Он потер свои опухшие от ходьбы босые ноги об мокрую траву.

— Ах! — продолжал он вздыхать... Временами я предпочел бы быть бедняком... нищим... без гроша в кармане... и собирать милостыню... Уж, право, лучше!...

Жан Локтэ ходил почти голый. Вместо платья на нем было какое-то жалкое рубище, или, вернее, какие-то истрепанные лохмотья, склеенные грязью. Сквозь дыры в камзоле видна была кожа, которая покраснела и потрескалась от зноя и ветра. В бороде торчали соломинки, перья, клочки шерсти и придавали ей вид воробьиного гнезда.

Он вынул из кармана ломоть хлеба, жесткий и черный, как кусок угля, и медленно методично стал его есть. Хлеб хрустел под его зубами, как булыжник под ударами кирки.

Время от времени он прерывал еду и начинал говорить с полным ртом, показывая кровоточащие десны.

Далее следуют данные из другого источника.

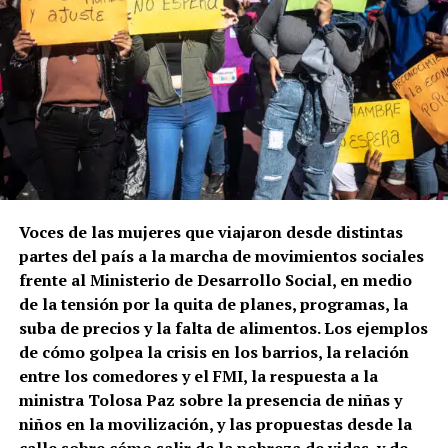
Voces de las mujeres que viajaron desde distintas
partes del país a la marcha de movimientos sociales
frente al Ministerio de Desarrollo Social, en medio
de la tensión por la quita de planes, programas, la
suba de precios y la falta de alimentos. Los ejemplos
de cómo golpea la crisis en los barrios, la relación
entre los comedores y el FMI, la respuesta a la
ministra Tolosa Paz sobre la presencia de niñas y
niños en la movilización, y las propuestas desde la
calle sobre cómo salir de la pobreza de vidas, y de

— Нет... ничего не пойму... Ведь у меня десять миллионов... всегда со мной, только руку протянуть. Могу брать, сколько захочется... Да и глупо было бы не брать... Когда трачу, у меня новые появляются... Уж, кажется, все вышли, а посмотришь... нет, опять есть... Я так много раздаю нищим на дорогах... гуляющим солдатикам... старикам, которые сидят и плачут на порогах своих домов... девушкам, которые поют по рощам... Я их разбрасываю по всей земле... а им все конца нет... И, вот, никак не могу достать себе другого хлеба поесть... Скверный хлеб. От него пахнет грязью, потом... от него пахнет навозом... Чем только от него не пахнет... Даже свиньи не стали бы его есть... Не могу себе объяснить этого... Тут какое-то недоразумение есть... Только никак не пойму...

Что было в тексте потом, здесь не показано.